■ **Brief**
Give the listing again word for word, excluding the pictures it contains.

***** Data shown

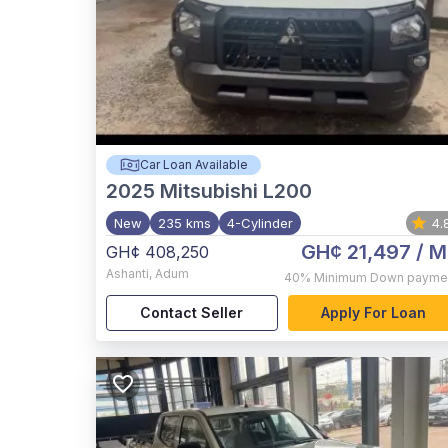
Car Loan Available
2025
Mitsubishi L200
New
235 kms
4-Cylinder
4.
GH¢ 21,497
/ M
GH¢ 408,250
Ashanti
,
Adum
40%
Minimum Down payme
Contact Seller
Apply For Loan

**********

■ **Result of the task**
Car Loan Available
2025
Mitsubishi L200
New
235 kms
4-Cylinder
4.
GH¢ 21,497
/ M
GH¢ 408,250
Ashanti
,
Adum
40%
Minimum Down payme
Contact Seller
Apply For Loan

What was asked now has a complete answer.